9. Il résulte de tout ce qui précède que Mme A est fondée à demander l'annulation de la décision du ministre de l'intérieur et des outre-mer.

Sur les conclusions à fin d'injonction sous astreinte :

10. En raison du motif qui la fonde, l'annulation de la décision attaquée implique nécessairement, sous réserve de l'absence de changements de circonstances de droit ou de fait y faisant obstacle, que le visa sollicité soit délivré à la requérante sur le fondement de l'article L. 911-1 du code de justice administrative dans un délai de deux mois suivant la notification du présent jugement. Il n'y a pas lieu d'assortir cette injonction d'une astreinte.

Sur les frais liés au litige :

11. Dans les circonstances de l'espèce, il y a lieu de mettre à la charge de l'Etat une somme de 1 000 euros au titre des frais exposés par Mme A et non compris dans les dépens.

D E C I D E :

Article 1er : La décision du 24 juin 2022 du ministre de l'intérieur et des outre-mer est annulée.

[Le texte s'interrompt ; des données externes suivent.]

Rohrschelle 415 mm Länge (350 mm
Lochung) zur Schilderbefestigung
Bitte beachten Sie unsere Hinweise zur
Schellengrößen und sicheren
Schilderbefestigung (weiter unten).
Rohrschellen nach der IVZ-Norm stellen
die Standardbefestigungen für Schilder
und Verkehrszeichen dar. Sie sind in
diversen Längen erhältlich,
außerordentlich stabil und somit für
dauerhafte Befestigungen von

Article 2 : Il est enjoint au ministre de l'intérieur de délivrer le visa sollicité dans un délai de deux mois à compter de la notification du présent jugement.

Article 3 : L'Etat versera à Mme A une somme de 1 000 (mille) euros au titre de l'article L. 761-1 du code de justice administrative.

Article 4 : Le surplus des conclusions de la requête est rejeté.

Article 5 : Le présent jugement sera notifié à Mme B A et au ministre de l'intérieur et des outre-mer.

Délibéré après l'audience du 11 avril 2023, à laquelle siégeaient :

Mme Allio-Rousseau, présidente,

Mme Beyls, conseillère,

Mme Heng, conseillère,

Rendu public par mise à disposition au greffe le 9 mai 2023.

La présidente-rapporteure,

M.-P. ALLIO-ROUSSEAUL'assesseure la plus ancienne

dans l'ordre du tableau,

M. BEYLS

La greffière,

J. HUMANN

La République mande et ordonne au ministre de l'intérieur et des outre-mer en ce qui le concerne ou à tous commissaires de justice à ce requis en ce qui concerne les voies de droit commun contre les parties privées, de pourvoir à l'exécution de la présente décision.